# Mechanical Release



## snath (May 28, 2013)

I picked up a Trufire bow release and modified it to grip a 3/8 inch pouched ball.

I removed and discarded the wrist strap and replaced it with a loop of paracord (that I hook around my ring finger), machined off some bits, and made a couple of stainless loops, beveled the inside edges, and silver soldered them on.

I mounted it and a slingshot on a piece of plywood and after I dialed it in (I found that it likes a thin pouch, and ball placement in the pouch is pretty critical) the balls started going in pretty much the same place.

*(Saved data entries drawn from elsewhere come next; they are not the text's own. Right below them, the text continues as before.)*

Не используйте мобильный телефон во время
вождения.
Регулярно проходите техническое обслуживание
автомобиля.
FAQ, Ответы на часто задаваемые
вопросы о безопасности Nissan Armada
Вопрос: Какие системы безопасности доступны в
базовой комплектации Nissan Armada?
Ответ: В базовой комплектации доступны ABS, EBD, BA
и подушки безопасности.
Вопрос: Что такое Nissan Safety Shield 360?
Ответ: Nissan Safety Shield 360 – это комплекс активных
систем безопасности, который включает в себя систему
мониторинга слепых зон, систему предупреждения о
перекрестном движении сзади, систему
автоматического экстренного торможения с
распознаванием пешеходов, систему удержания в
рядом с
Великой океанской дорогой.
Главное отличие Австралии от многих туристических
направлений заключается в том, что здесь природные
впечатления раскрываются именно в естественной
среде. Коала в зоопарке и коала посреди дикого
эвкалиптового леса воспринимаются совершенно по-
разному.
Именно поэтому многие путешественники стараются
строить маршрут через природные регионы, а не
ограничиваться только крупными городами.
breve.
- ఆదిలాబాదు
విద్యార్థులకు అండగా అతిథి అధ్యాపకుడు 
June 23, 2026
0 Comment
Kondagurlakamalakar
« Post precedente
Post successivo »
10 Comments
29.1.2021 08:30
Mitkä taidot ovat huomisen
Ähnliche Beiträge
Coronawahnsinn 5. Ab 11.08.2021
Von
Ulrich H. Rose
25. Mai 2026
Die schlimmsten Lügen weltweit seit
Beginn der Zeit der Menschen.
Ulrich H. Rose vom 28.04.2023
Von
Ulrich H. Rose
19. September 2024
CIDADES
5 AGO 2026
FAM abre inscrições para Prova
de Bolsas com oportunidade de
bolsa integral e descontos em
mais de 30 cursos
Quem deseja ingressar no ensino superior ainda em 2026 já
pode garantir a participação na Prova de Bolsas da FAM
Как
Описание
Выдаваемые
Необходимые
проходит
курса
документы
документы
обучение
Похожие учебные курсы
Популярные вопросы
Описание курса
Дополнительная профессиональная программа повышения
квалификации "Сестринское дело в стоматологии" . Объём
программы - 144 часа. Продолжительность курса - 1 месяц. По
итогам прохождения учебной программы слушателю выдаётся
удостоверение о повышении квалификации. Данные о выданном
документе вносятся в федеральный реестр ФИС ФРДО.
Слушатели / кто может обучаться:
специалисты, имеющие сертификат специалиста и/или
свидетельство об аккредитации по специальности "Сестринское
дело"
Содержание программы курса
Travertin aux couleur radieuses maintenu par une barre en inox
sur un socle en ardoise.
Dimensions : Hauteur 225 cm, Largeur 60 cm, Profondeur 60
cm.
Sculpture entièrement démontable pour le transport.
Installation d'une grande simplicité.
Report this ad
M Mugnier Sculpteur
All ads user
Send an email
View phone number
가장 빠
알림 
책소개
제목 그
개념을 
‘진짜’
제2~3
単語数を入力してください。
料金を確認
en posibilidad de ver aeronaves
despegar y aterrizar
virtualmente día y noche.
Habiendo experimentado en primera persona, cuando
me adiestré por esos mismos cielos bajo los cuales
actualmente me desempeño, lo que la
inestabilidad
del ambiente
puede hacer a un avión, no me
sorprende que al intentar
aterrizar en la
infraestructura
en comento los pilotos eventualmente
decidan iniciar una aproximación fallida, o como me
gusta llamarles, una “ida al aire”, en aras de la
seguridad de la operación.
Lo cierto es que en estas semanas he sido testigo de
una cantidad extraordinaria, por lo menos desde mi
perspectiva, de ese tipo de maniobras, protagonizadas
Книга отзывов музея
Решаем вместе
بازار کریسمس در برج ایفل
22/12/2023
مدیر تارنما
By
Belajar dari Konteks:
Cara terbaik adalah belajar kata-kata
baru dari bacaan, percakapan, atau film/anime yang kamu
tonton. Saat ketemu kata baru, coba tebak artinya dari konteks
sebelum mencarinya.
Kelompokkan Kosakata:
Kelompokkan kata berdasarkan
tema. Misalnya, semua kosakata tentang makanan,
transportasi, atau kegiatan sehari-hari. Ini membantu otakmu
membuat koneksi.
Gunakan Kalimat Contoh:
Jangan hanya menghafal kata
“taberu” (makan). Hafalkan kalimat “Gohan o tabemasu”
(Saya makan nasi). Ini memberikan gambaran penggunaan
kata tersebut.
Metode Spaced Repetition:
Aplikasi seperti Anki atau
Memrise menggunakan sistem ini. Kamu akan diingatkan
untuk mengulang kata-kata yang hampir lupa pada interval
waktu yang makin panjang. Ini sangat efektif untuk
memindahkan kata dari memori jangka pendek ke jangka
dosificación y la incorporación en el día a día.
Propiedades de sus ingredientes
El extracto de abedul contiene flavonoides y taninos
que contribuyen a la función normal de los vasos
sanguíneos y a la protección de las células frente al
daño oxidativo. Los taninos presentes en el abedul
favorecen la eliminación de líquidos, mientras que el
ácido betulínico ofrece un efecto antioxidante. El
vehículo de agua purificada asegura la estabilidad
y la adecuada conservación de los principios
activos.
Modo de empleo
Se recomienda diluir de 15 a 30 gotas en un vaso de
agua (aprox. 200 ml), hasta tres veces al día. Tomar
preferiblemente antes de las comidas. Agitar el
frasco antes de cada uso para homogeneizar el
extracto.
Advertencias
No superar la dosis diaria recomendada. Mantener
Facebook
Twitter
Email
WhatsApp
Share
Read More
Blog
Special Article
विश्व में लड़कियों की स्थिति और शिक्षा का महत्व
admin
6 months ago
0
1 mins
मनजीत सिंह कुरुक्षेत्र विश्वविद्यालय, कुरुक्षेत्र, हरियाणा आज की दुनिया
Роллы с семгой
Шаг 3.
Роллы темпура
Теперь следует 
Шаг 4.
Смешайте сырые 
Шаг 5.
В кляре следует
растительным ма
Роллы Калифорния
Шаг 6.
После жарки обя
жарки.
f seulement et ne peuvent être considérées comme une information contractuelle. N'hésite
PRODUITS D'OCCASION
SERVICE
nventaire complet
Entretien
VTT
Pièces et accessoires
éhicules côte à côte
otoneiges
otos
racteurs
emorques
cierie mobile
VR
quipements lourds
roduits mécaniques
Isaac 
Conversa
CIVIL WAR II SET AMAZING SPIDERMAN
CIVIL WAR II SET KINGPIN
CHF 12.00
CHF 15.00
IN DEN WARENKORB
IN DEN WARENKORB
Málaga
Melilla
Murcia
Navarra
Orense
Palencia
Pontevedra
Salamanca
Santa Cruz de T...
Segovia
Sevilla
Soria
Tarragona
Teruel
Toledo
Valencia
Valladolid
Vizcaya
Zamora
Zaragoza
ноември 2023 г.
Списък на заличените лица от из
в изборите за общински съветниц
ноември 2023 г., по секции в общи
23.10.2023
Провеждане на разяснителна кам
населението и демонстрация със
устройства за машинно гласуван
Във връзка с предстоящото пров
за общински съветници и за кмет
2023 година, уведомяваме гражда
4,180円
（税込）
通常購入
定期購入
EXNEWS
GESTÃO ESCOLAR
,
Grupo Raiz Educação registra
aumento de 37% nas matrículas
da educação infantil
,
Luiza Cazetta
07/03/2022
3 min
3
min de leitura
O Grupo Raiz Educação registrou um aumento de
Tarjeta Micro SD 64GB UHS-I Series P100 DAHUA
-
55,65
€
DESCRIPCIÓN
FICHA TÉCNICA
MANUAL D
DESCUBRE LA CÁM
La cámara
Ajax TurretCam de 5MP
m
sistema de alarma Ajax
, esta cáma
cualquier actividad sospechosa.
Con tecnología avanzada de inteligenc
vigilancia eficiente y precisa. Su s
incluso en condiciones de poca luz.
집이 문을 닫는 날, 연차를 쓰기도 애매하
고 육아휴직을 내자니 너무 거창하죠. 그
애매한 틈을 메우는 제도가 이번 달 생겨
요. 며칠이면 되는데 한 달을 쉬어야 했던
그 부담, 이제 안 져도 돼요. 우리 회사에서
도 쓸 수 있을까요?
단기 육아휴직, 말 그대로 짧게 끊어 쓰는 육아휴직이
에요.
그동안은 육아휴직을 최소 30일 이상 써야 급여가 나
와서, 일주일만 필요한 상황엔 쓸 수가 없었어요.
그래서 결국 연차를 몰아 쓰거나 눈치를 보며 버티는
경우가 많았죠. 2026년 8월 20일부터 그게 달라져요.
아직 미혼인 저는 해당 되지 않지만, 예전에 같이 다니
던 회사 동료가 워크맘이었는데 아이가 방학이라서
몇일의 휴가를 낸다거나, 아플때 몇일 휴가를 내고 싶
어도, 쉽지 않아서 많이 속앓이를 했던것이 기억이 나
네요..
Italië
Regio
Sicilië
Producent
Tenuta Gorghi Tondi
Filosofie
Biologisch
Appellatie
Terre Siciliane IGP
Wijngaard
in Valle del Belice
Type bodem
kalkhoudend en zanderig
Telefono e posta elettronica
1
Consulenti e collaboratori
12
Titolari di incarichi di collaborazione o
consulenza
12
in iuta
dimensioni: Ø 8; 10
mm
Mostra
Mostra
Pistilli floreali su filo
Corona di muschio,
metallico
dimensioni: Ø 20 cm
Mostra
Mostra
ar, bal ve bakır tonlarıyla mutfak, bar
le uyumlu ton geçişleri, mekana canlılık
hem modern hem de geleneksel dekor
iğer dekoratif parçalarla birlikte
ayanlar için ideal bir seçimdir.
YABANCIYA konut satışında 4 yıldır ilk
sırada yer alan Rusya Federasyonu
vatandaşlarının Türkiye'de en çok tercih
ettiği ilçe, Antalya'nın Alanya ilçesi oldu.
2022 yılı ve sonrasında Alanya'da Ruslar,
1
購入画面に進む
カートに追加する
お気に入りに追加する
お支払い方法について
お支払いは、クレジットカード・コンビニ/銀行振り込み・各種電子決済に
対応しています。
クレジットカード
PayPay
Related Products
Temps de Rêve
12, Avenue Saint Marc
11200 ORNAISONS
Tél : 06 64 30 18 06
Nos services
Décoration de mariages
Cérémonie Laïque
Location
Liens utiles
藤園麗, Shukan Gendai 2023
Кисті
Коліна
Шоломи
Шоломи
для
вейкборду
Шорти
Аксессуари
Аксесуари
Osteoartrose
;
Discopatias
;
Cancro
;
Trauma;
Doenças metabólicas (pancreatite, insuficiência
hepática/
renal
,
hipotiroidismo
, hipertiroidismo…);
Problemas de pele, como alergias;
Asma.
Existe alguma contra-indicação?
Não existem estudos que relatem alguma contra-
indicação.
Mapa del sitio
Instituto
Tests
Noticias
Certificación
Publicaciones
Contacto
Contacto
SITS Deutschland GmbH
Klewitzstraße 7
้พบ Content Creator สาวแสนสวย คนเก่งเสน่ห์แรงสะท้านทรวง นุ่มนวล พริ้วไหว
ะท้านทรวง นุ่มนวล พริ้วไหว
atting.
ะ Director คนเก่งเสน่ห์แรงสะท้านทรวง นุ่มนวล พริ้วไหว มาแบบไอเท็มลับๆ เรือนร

I may make another one with bars (like the Dankung release) instead of loops.

Here are a few picutures.

A few shots of the modifications:



























10 Meters to the target over my plywood "shooting fixture". The red line is not a laser; rather, it is braided red rubber bands at 32 inch draw.









The target after about 50 shots from the shooting fixture.









A close up of one of my exhaust pipe slingshots (I posted about them on the Homemade Slingshots Forum a few days ago)


----------



## Charles (Aug 26, 2010)

Nice job on the conversion. You may know that Dankung makes a mechanical release specifically for slingshots.

http://slingshotforum.com/topic/19680-another-mechanical-release-from-dankung/?hl=%2Bdankung+%2Bmechanical+%2Brelease

I made a mechanical release from scratch several years ago.

http://slingshotforum.com/topic/8867-mechanical-release/

About 18 months ago Bill Hays suggested using a "pony clip" or spring clip for a mechanical release. His photos of it seem to have disappeared, so here are a couple based on his idea.

























I did not find that the use of a mechanical release improved my accuracy, and I believe Tex said the same thing. Certainly with a bench mounted rig, it is a different story. But it did not help me when using one by hand. I will be interested to get your reaction after you have used it for a while.

Cheers ..... Charles


----------



## NaturalFork (Jan 21, 2010)

Wow that is a brilliant idea!!!


----------



## snath (May 28, 2013)

Charles said:


> Nice job on the conversion. You may know that Dankung makes a mechanical release specifically for slingshots.
> 
> Thanks for the review and views of the internals of the Dankung release. As I noted above, I am considering making a Dankung cross bar-like modification to a Trufire release. Cross bars instead of loops may make ball placement in the pouch a little critical to accuracy.
> 
> ...


----------



## Charles (Aug 26, 2010)

I used my release in the upright position, so there was no sideways motion to the ammo at all. I took the basic idea from ancient crossbow release mechanisms.

Joerg Spraave of the Slingshot Channel (Youtube) frequently employs mechanical releases on his contraptions. You might find it fun to have a look at some of his designs if you have not seen them before.

I well understand the problems with aging joints, and mechanical releases can certainly supply some relief in that regard. Just keep shooting ...

Cheers ....... Charles


----------



## dgui (Jan 12, 2010)

Not Practical.

Way too Slow.


----------



## Dr J (Apr 22, 2013)

Do finger and forearm exercise, such as squeezing a sponge ball. I find it helps.


----------



## Arturito (Jan 10, 2013)

maybe can harm accuracy, at least for me is very important the pouch feeling, ... lol dgui I am a way slow to load "normal", with this gadget slower even !!!

Cheers

Arturo


----------